I leave them on the living room couch and call Sara from the kitchen, where I start making them mac and cheese. “We’re here. Eagle landed. But Gaird’s being sort of priggish. It’s a side of him I’ve really never seen.”

“You need to give him room—it’s his apartment, after all. You’re too close to it, Will. Don’t say things you’ll regret.”

“You’re right. He’s a kind man, isn’t he? How did you know that I’m about to say things to him that I’ll regret?”

“Because I’ve lived through your worst love affairs.”

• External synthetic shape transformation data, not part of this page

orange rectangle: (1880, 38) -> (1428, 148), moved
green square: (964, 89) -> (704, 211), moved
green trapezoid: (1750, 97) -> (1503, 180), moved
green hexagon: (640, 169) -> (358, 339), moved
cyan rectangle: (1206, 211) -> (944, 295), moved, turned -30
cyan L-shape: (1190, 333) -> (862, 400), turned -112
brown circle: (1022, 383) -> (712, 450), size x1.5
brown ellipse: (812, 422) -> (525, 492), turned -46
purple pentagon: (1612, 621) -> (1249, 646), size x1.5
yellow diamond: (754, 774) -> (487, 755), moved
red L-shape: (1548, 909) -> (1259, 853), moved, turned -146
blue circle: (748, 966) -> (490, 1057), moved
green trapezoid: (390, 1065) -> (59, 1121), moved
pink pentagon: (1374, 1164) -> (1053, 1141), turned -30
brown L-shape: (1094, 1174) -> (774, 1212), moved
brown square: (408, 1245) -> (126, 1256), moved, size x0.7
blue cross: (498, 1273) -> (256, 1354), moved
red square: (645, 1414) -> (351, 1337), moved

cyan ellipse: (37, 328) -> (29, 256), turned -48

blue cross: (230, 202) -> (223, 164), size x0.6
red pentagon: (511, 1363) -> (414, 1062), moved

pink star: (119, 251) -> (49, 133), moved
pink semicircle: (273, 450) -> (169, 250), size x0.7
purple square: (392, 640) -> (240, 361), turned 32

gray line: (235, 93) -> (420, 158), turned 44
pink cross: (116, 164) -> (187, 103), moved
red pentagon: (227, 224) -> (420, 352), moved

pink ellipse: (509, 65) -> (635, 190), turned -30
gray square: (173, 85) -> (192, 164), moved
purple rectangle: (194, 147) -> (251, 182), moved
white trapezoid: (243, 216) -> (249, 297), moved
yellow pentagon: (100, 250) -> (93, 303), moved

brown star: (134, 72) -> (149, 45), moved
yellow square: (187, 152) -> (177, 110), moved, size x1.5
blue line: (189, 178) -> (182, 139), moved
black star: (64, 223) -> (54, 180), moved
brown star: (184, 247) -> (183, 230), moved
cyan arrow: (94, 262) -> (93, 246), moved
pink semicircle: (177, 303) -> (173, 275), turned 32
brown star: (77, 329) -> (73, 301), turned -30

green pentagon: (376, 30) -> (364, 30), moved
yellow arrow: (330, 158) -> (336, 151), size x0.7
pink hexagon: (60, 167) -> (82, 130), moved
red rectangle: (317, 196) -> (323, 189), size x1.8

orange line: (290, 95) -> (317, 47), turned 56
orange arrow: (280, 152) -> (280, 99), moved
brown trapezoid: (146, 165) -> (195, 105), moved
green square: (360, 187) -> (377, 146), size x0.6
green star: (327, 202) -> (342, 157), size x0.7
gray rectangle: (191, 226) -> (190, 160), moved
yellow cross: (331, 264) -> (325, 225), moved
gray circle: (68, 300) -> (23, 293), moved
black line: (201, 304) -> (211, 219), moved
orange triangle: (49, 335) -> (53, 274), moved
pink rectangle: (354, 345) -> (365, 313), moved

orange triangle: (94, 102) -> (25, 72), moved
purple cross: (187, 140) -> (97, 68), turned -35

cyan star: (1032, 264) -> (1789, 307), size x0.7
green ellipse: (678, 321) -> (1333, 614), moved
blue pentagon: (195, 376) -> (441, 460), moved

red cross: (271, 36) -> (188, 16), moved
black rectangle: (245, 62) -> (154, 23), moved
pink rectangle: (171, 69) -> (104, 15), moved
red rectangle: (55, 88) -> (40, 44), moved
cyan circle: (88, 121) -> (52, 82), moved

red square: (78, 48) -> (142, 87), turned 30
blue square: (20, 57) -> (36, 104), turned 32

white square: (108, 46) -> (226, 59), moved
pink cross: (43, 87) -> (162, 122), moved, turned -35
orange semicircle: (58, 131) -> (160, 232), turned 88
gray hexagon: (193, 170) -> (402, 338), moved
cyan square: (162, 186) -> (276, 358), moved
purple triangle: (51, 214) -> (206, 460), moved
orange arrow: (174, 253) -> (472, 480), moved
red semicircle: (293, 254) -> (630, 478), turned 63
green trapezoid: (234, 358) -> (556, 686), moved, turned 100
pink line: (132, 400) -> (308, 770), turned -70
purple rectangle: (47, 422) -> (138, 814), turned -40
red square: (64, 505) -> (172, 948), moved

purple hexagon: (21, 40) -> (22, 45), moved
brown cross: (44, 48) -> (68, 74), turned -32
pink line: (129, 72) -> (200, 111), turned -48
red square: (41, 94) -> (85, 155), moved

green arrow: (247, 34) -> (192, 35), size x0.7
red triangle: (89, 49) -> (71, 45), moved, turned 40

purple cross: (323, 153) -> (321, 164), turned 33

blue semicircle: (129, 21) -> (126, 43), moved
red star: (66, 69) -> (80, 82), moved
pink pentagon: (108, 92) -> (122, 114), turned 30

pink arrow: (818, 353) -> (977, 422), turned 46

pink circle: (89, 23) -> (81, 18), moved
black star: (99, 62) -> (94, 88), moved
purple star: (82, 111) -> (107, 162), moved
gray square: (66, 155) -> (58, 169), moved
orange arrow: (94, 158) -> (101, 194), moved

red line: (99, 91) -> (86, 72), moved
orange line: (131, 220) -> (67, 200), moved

“What I want to say is something about him not being generous. Then I’ll weep.”

“Of course you will.”

“I always weep when I get mad, which makes it more pathetic.” I stand at the counter with the phone deep in my neck and grate cheese with the metal grater I found in the drawer. Tears leak down my face. “My crying has nothing to do with Gaird.”

“You’re jealous.”

“I’m jealous.”

“You don’t like sharing your brother.”

“And I don’t like it when he’s sick.” I circle the kitchen with the phone and reach for the whisk and add cheese to the milk and make a big mess of a knot with the cord behind me. “But the real problem is, Gaird loves differently.”

“Like in a different language? Like Norwegian love? What are you talking about, Willie?”

“There are rules about shoes: none in the apartment. And no
street clothes on the bed—take them off and put a bathrobe on before you lie down. It’s more than that, though. I have to go. I have to feed them.”

When I bring in the plates, they’re watching a black-and-white special on the Allied invasion at Normandy. “I don’t care what you say, Luke.” I put the food down. “You glow. You look healthy. Though why you’re watching this war channel, I don’t know.”